The last time I saw my father alive was the night of January 19th. He and I were in the living room, the house in its strange silence. Everybody else had gone to bed. Five other people lived in the house at that time, but the night isolated each from the other. My father was sitting in his usual chair by the window, reading as he did every night of his life. His unlikely companion, a miniature pinscher named Susie, was, also as usual, snuggled next to him in the chair. His literary interest was primarily non-fiction. He read the papers, doing the daily crossword and word jumble. He read "True Magazine" and the "Saturday Evening Post," which carried the only work of fiction I ever recall his reading, some series which I seem to remember featured a character called Tugboat Annie. I never read those stories, so don't know why they appealed to him. Maybe someday I'll look them up.

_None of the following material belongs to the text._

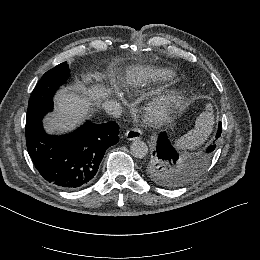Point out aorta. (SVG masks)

I was sitting cross-legged on the floor in front of the living room stove, correcting papers from the high school English classes I was teaching. In front of the stove because the night was cold, and sitting cross-legged because I was 27 years old and didn't have to think about it. I can't remember if we talked about anything. I think he was pleased that I'd gone back to teaching, maybe even proud, but we didn't acknowledge those things. I know he went upstairs first, but probably not long before I did. I don't remember if we said good night.
Some hours later, in the early morning of January 20th, I woke to my mother's voice calling up the back stairway. She had heard Susie barking, had gone downstairs and found my father. He was gone.